* **Assignment**
Any picture in the data below gets skipped; print all the rest exactly.

* **Data supplied**
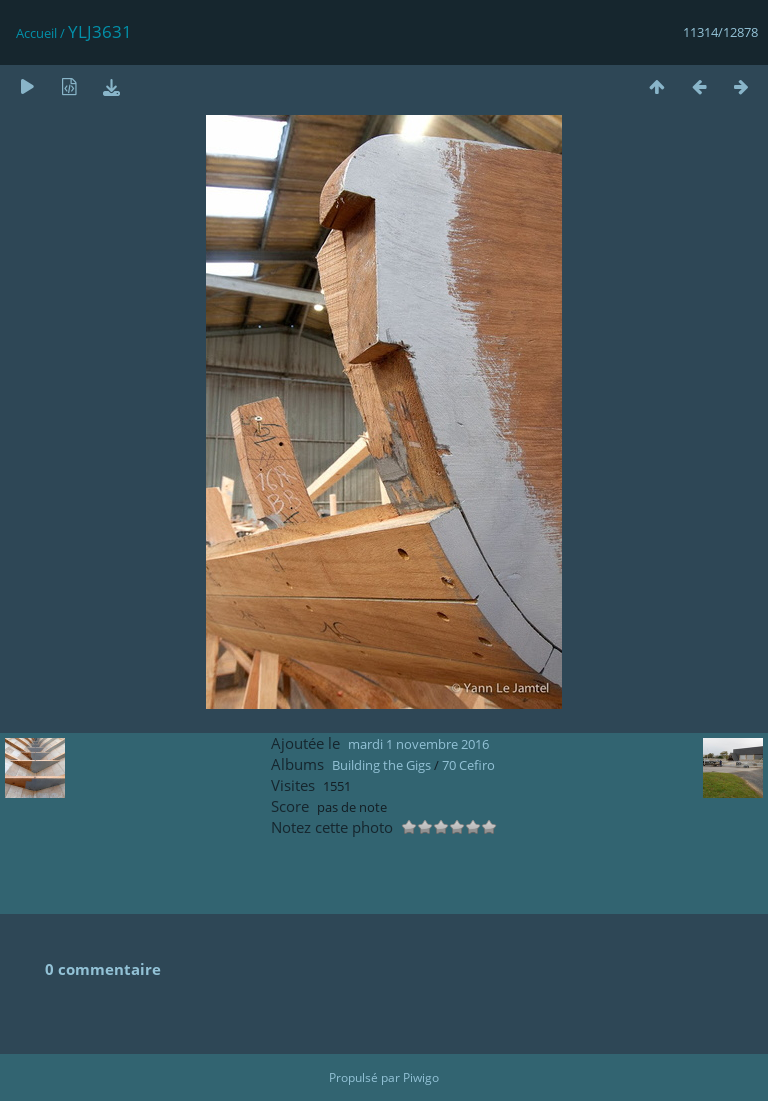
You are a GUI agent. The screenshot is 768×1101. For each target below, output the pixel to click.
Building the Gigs (381, 765)
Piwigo (421, 1077)
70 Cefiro (468, 765)
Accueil (36, 33)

* **Answer box**
You are a GUI agent. The screenshot is 768×1101. For each target below, output the pixel to click.
Building the Gigs (381, 765)
Piwigo (421, 1077)
70 Cefiro (468, 765)
Accueil (36, 33)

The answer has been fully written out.